It is notable that O’Neill did not set off or rapidly jump on the bandwagon of the Broadway Matriarch play. O’Neill came from psychological places too painful and real to add to this new genre of the domestic comedy or well-made play. In Diff’rent (1920), he had presented an older woman who makes approaches to a young man, but she is not his mother. As has been demonstrated in Chapter 8, this does not mean that the traumatizing mother-son relation is absent in early O’Neill—rather, it is so overwhelmingly present that he had to find indirect expressionist means to represent it. Thus it was some time after other playwrights had been overt with the theme that O’Neill turned his explicit, weightier attention to the explicit treatment of mothers and sons. Even then, he never attacked the American matriarch in the way of his more facile contemporaries.

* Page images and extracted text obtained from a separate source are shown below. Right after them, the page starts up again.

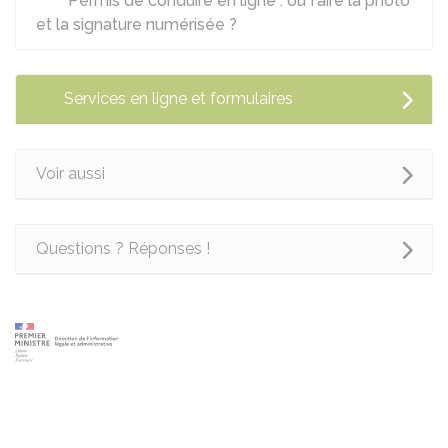
Permis de conduire en ligne : où faire la photo
et la signature numérisée ?
Services en ligne et formulaires
Voir aussi
Questions ? Réponses !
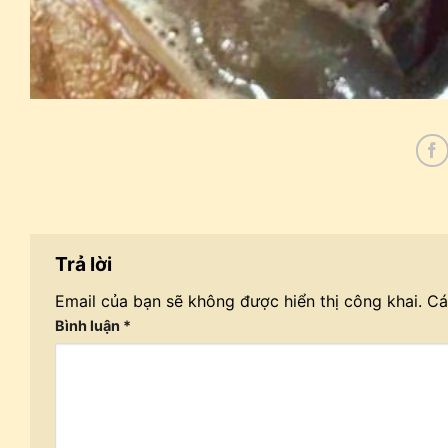
Trả lời
Email của bạn sẽ không được hiển thị công khai.
Cá
Bình luận
*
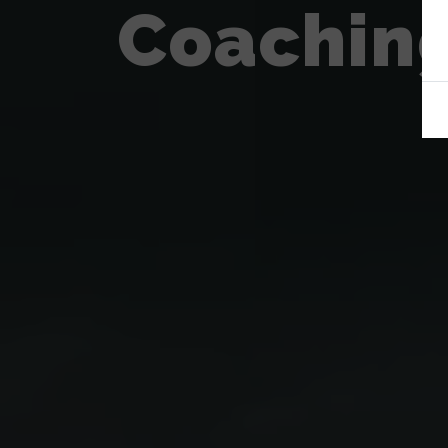
Coaching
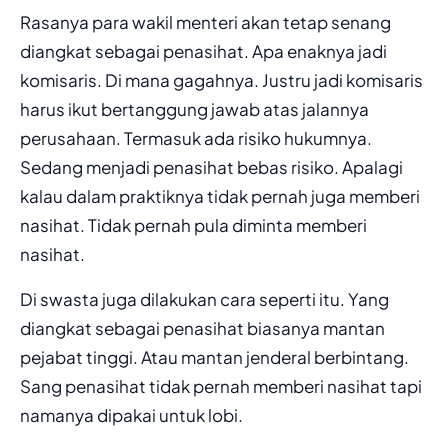
Rasanya para wakil menteri akan tetap senang
diangkat sebagai penasihat. Apa enaknya jadi
komisaris. Di mana gagahnya. Justru jadi komisaris
harus ikut bertanggung jawab atas jalannya
perusahaan. Termasuk ada risiko hukumnya.
Sedang menjadi penasihat bebas risiko. Apalagi
kalau dalam praktiknya tidak pernah juga memberi
nasihat. Tidak pernah pula diminta memberi
nasihat.
Di swasta juga dilakukan cara seperti itu. Yang
diangkat sebagai penasihat biasanya mantan
pejabat tinggi. Atau mantan jenderal berbintang.
Sang penasihat tidak pernah memberi nasihat tapi
namanya dipakai untuk lobi.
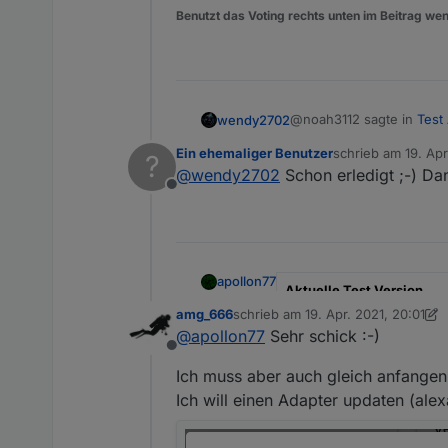
Benutzt das Voting rechts unten im Beitrag wen
@noah3112 sagte in
Test
wendy2702
Ein ehemaliger Benutzer
schrieb am
19. Apr
?
zuletzt editiert von
@
wendy2702
Schon erledigt ;-) Dan
@
wendy2702
Danke es 
Offline
Und jetzt
sofort
den Verwa
apollon77
Aktuelle Test Version
amg_666
schrieb am
19. Apr. 2021, 20:01
zuletzt editiert von amg_666
Veröffentlichungsdatum
@
apollon77
Sehr schick :-)
Offline
Github Link
Ich muss aber auch gleich anfangen
Ich will einen Adapter updaten (ale
Hi,
nach längerer Entwicklungsz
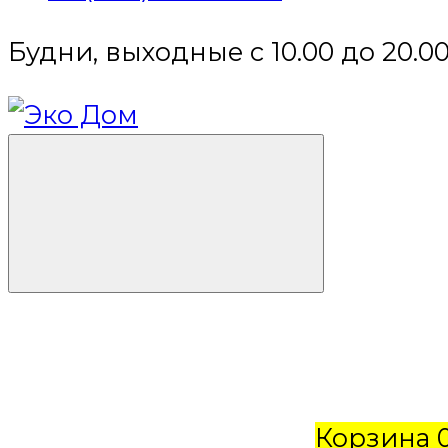
Будни, выходные с 10.00 до 20.0
Корзина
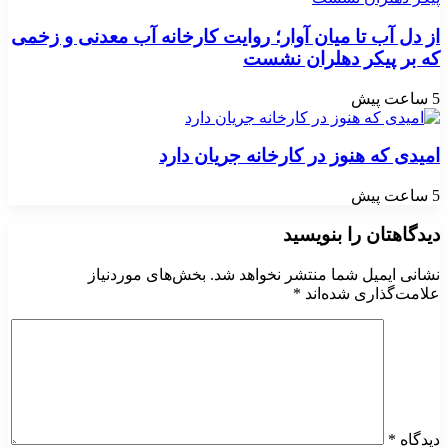
از دل آب تا میان آوار؛ روایت کارخانه آب معدنی و زخمی
که بر پیکر دهلران نشست
5 ساعت پیش
امیدی که هنوز در کارخانه جریان دارد
5 ساعت پیش
دیدگاهتان را بنویسید
نشانی ایمیل شما منتشر نخواهد شد.
بخش‌های موردنیاز
علامت‌گذاری شده‌اند
*
دیدگاه
*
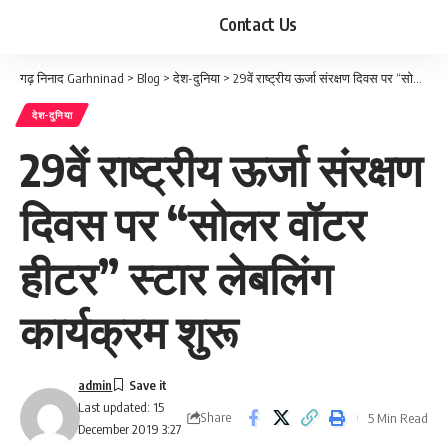
Contact Us
गढ़ निनाद Garhninad
>
Blog
>
देश-दुनिया
>
29वें राष्ट्रीय ऊर्जा संरक्षण दिवस पर “सोलर वॉटर हीटर” स्टार लेबलिंग कार्यक्रम शुरू
देश-दुनिया
29वें राष्ट्रीय ऊर्जा संरक्षण
दिवस पर “सोलर वॉटर
हीटर” स्टार लेबलिंग
कार्यक्रम शुरू
admin
Last updated: 15
Share
5 Min Read
December 2019 3:27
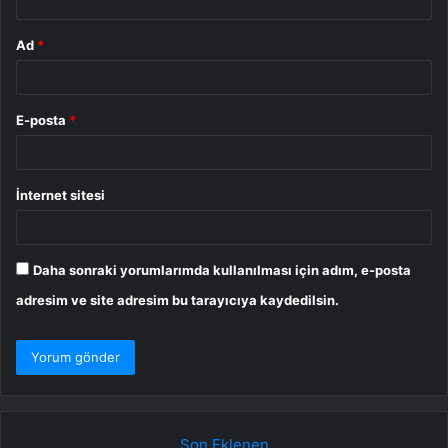
Ad
*
E-posta
*
İnternet sitesi
Daha sonraki yorumlarımda kullanılması için adım, e-posta
adresim ve site adresim bu tarayıcıya kaydedilsin.
Son Eklenen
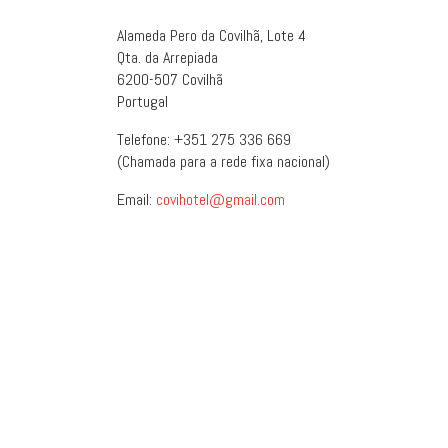
Alameda Pero da Covilhã, Lote 4
Qta. da Arrepiada
6200-507 Covilhã
Portugal
Telefone: +351 275 336 669
(Chamada para a rede fixa nacional)
Email:
covihotel@gmail.com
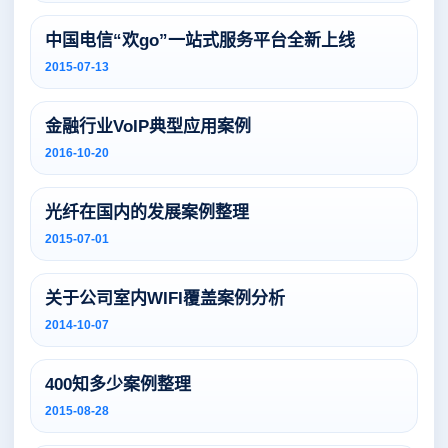
中国电信“欢go”一站式服务平台全新上线
2015-07-13
金融行业VoIP典型应用案例
2016-10-20
光纤在国内的发展案例整理
2015-07-01
关于公司室内WIFI覆盖案例分析
2014-10-07
400知多少案例整理
2015-08-28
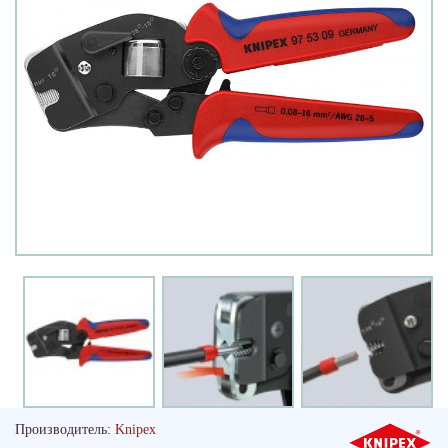
Производитель:
Knipex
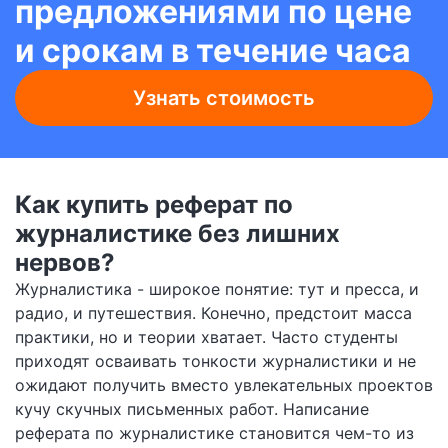
предложениями по цене
и срокам в течение часа
Узнать стоимость
Как купить реферат по
журналистике без лишних
нервов?
Журналистика - широкое понятие: тут и пресса, и
радио, и путешествия. Конечно, предстоит масса
практики, но и теории хватает. Часто студенты
приходят осваивать тонкости журналистики и не
ожидают получить вместо увлекательных проектов
кучу скучных письменных работ. Написание
реферата по журналистике становится чем-то из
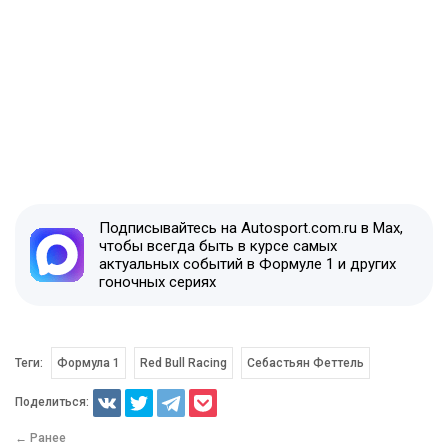
Подписывайтесь на Autosport.com.ru в Max,
чтобы всегда быть в курсе самых
актуальных событий в Формуле 1 и других
гоночных сериях
Теги:
Формула 1
Red Bull Racing
Себастьян Феттель
Поделиться:
← Ранее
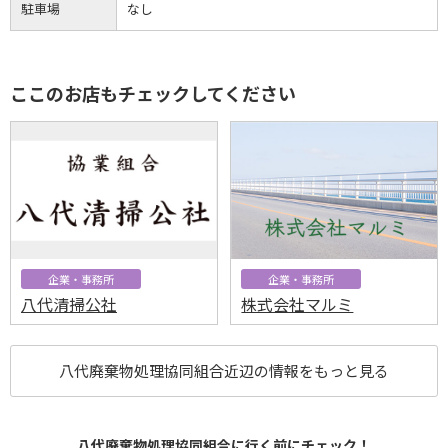
駐車場
なし
ここのお店もチェックしてください
企業・事務所
企業・事務所
八代清掃公社
株式会社マルミ
八代廃棄物処理協同組合近辺の情報をもっと見る
八代廃棄物処理協同組合に行く前にチェック！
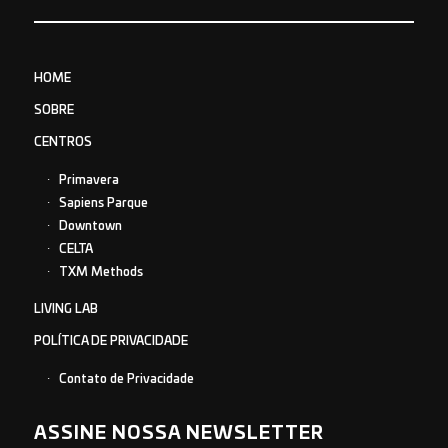
HOME
SOBRE
CENTROS
Primavera
Sapiens Parque
Downtown
CELTA
TXM Methods
LIVING LAB
POLÍTICA DE PRIVACIDADE
Contato de Privacidade
ASSINE NOSSA NEWSLETTER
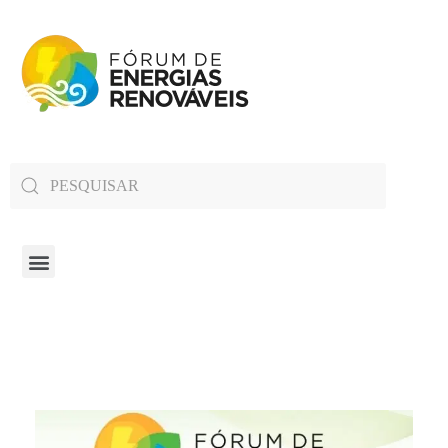
Fórum de Energias Renováveis de Roraima
Trabalha para sensibilizar, conscientizar e qualificar a opinião pública em relação aos desafios da questão energética no estado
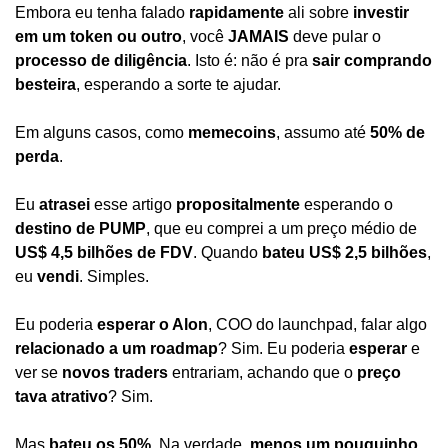
Embora eu tenha falado 
rapidamente
 ali sobre 
investir 
em um token ou outro
, você 
JAMAIS
 deve pular o 
processo de diligência
. Isto é: não é pra 
sair comprando 
besteira
, esperando a sorte te ajudar.
Em alguns casos, como 
memecoins
, assumo até 
50% de 
perda
.
Eu 
atrasei
 esse artigo 
propositalmente
 esperando o 
destino de PUMP
, que eu comprei a um preço médio de 
US$ 4,5 bilhões de FDV
. Quando 
bateu US$ 2,5 bilhões
, 
eu 
vendi
. Simples.
Eu poderia 
esperar o Alon
, COO do launchpad, falar algo 
relacionado a um roadmap
? Sim. Eu poderia 
esperar
 e 
ver se 
novos traders
 entrariam, achando que o 
preço 
tava atrativo
? Sim.
Mas 
bateu os 50%
. Na verdade, 
menos um pouquinho
, 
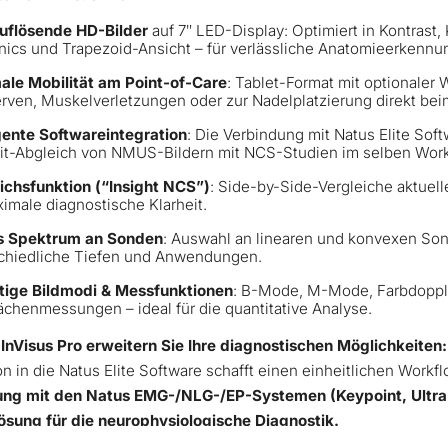
uflösende HD-Bilder
auf 7ʺ LED-Display: Optimiert in Kontrast
ics und Trapezoid-Ansicht – für verlässliche Anatomieerkennu
le Mobilität am Point-of-Care
: Tablet-Format mit optionaler
rven, Muskelverletzungen oder zur Nadelplatzierung direkt bei
igente Softwareintegration
: Die Verbindung mit Natus Elite Soft
it-Abgleich von NMUS-Bildern mit NCS-Studien im selben Work
ichsfunktion (“Insight NCS”)
: Side-by-Side-Vergleiche aktuel
ximale diagnostische Klarheit.
es Spektrum an Sonden
: Auswahl an linearen und konvexen Son
chiedliche Tiefen und Anwendungen.
ltige Bildmodi & Messfunktionen
: B-Mode, M-Mode, Farbdopple
ächenmessungen – ideal für die quantitative Analyse.
InVisus Pro erweitern Sie Ihre diagnostischen Möglichkeiten
on in die Natus Elite Software schafft einen einheitlichen Work
ng mit den Natus EMG-/NLG-/EP-Systemen (Keypoint, UltraPr
sung für die neurophysiologische Diagnostik.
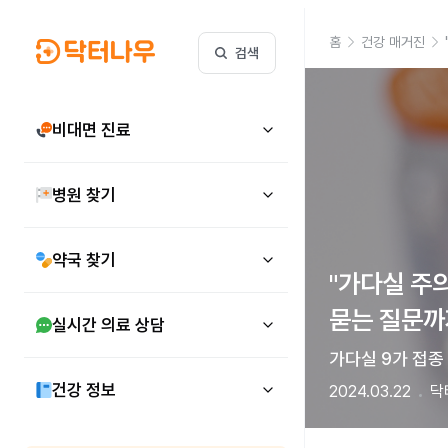
홈
건강 매거진
검색
비대면 진료
병원 찾기
약국 찾기
"가다실 주의
묻는 질문까
실시간 의료 상담
가다실 9가 접종
건강 정보
2024.03.22
닥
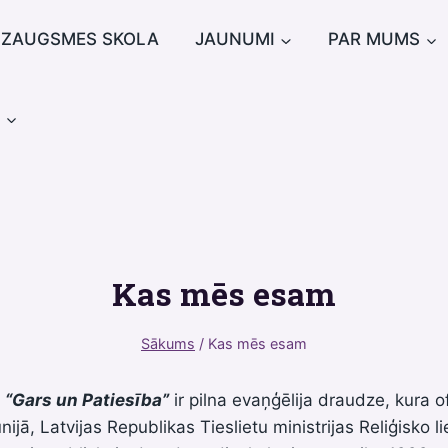
IZAUGSMES SKOLA
JAUNUMI
PAR MUMS
u
Kas mēs esam
Sākums
/
Kas mēs esam
“Gars un Patiesība”
ir pilna evaņģēlija draudze, kura ofi
ijā, Latvijas Republikas Tieslietu ministrijas Reliģisko li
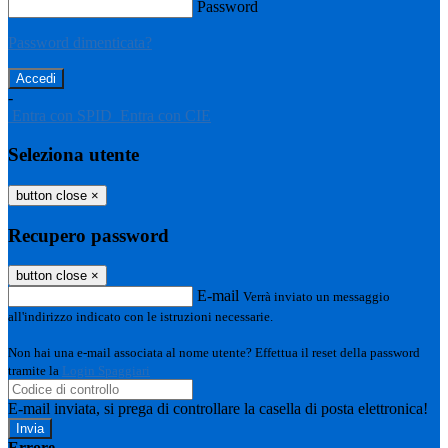
Password
Password dimenticata?
-
Entra con SPID
Entra con CIE
Seleziona utente
button close
×
Recupero password
button close
×
E-mail
Verrà inviato un messaggio
all'indirizzo indicato con le istruzioni necessarie.
Non hai una e-mail associata al nome utente? Effettua il reset della password
tramite la
Login Spaggiari
E-mail inviata, si prega di controllare la casella di posta elettronica!
Errore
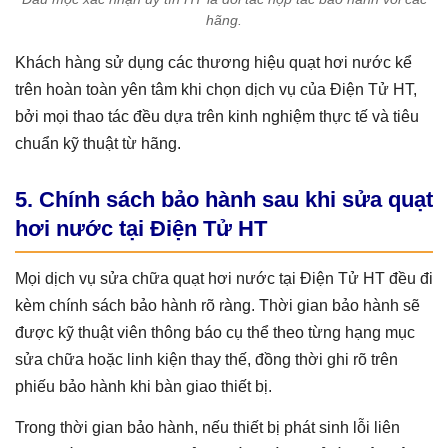
hãng.
Khách hàng sử dụng các thương hiệu quạt hơi nước kể
trên hoàn toàn yên tâm khi chọn dịch vụ của Điện Tử HT,
bởi mọi thao tác đều dựa trên kinh nghiệm thực tế và tiêu
chuẩn kỹ thuật từ hãng.
5. Chính sách bảo hành sau khi sửa quạt
hơi nước tại Điện Tử HT
Mọi dịch vụ sửa chữa quạt hơi nước tại Điện Tử HT đều đi
kèm chính sách bảo hành rõ ràng. Thời gian bảo hành sẽ
được kỹ thuật viên thông báo cụ thể theo từng hạng mục
sửa chữa hoặc linh kiện thay thế, đồng thời ghi rõ trên
phiếu bảo hành khi bàn giao thiết bị.
Trong thời gian bảo hành, nếu thiết bị phát sinh lỗi liên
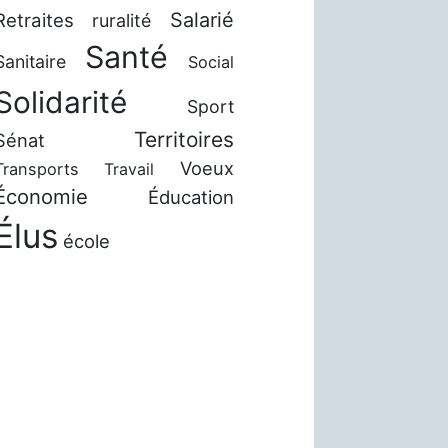
Salarié
Retraites
ruralité
Santé
Sanitaire
Social
Solidarité
Sport
Territoires
Sénat
Voeux
Transports
Travail
Économie
Éducation
Élus
école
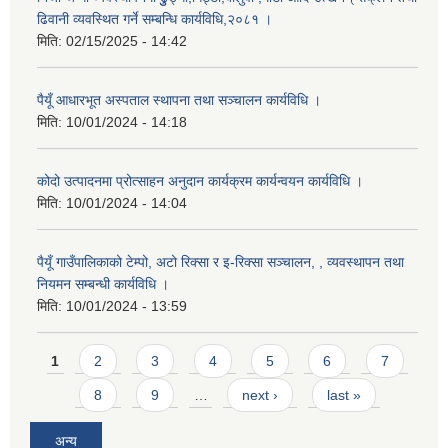
ढिवानी व्यवस्थित गर्ने सम्बन्धि कार्यविधि,२०८१ ।
मिति:
02/15/2025 - 14:42
पैयूँ आधारभूत अस्पताल स्थापना तथा सञ्चालन कार्यविधि ।
मिति:
10/01/2024 - 14:18
कोदो उत्पादनमा प्रोत्साहन अनुदान कार्यक्रम कार्यन्वयन कार्यविधि ।
मिति:
10/01/2024 - 14:04
पैयूँ गाउँपालिकाको टेम्पो, अटो रिक्सा र इ-रिक्सा सञ्चालन, , व्यवस्थापन तथा
नियमन सम्बन्धी कार्यविधि ।
मिति:
10/01/2024 - 13:59
Pages
1
2
3
4
5
6
7
8
9
…
next ›
last »
अन्य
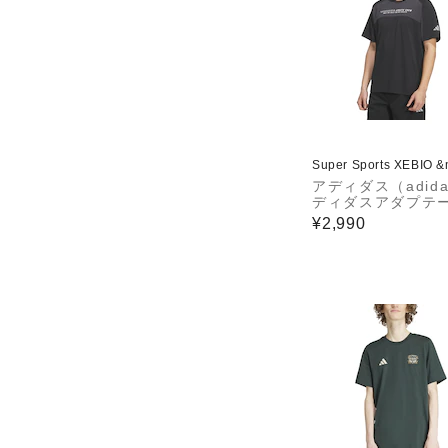
Super Sports XEBIO 
アディダス（adid
ディダスアダプテ
ン レギュラーフィ
¥2,990
カラット 半袖 Tシ
GY778-KF1302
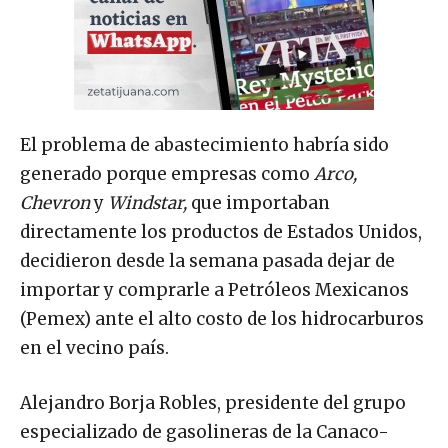
El problema de abastecimiento habría sido
generado porque empresas como
Arco,
Chevron
y
Windstar,
que importaban
directamente los productos de Estados Unidos,
decidieron desde la semana pasada dejar de
importar y comprarle a Petróleos Mexicanos
(Pemex) ante el alto costo de los hidrocarburos
en el vecino país.
Alejandro Borja Robles, presidente del grupo
especializado de gasolineras de la Canaco-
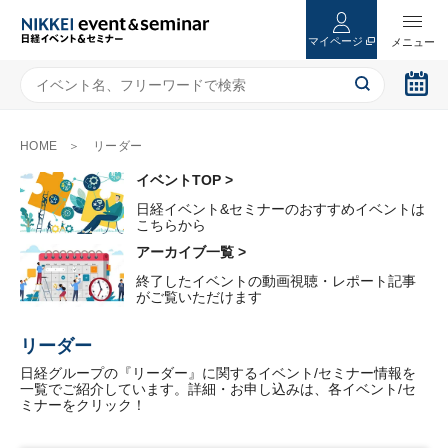
マイページ
HOME
リーダー
イベントTOP >
日経イベント&セミナーのおすすめイベントは
こちらから
アーカイブ一覧 >
終了したイベントの動画視聴・レポート記事
がご覧いただけます
リーダー
日経グループの『リーダー』に関するイベント/セミナー情報を
一覧でご紹介しています。詳細・お申し込みは、各イベント/セ
ミナーをクリック！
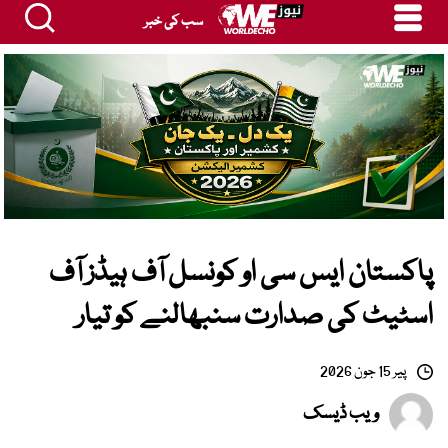
سب کی خبر
پاکستان ایس سی او کونسل آف ہیڈز آف
اسٹیٹ کی صدارت سنبھالنے کو تیار
پیر 15 جون 2026
ویب ڈیسک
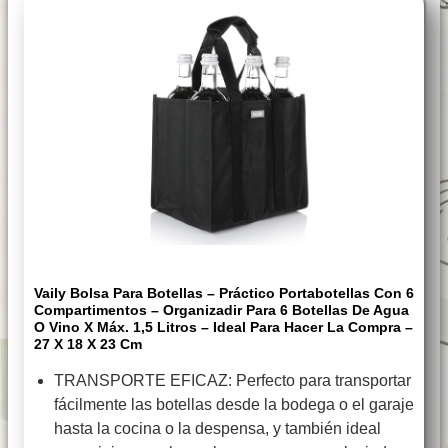
Vaily Bolsa Para Botellas – Práctico Portabotellas Con 6
Compartimentos – Organizadir Para 6 Botellas De Agua
O Vino X Máx. 1,5 Litros – Ideal Para Hacer La Compra –
27 X 18 X 23 Cm
TRANSPORTE EFICAZ: Perfecto para transportar
fácilmente las botellas desde la bodega o el garaje
hasta la cocina o la despensa, y también ideal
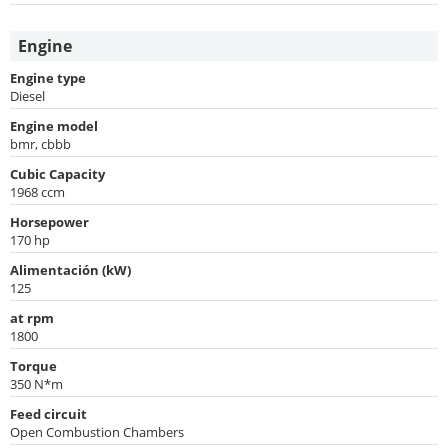
Engine
Engine type
Diesel
Engine model
bmr, cbbb
Cubic Capacity
1968 ccm
Horsepower
170 hp
Alimentación (kW)
125
at rpm
1800
Torque
350 N*m
Feed circuit
Open Combustion Chambers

The play of O’Neill’s that most fully treats the idea of Matriarchy is Strange Interlude (1928). Of all of O’Neill’s plays, Strange Interlude draws the harshest criticism from Joel Pfister for its “pop psychology” and its promotion of a cult of psychological depth. In fact, following a theme of Lawson’s, Pfister implies that the now-bourgeois Theater Guild had distorted American modernist drama away from social conflict to psychological isolation and inflation. While it is true that O’Neill’s characters (especially in their asides) provide a great deal in the way of pop psychological commentary, which—as with Howard—suggests that nothing is, in fact, significantly unconscious, Pfister fails to recognize the location in the play of O’Neill’s real sense of unconsciousness and its relation to social structure. For Strange Interlude is, in fact, precisely O’Neill’s attempt to write the failure of the dominant psychology of his time.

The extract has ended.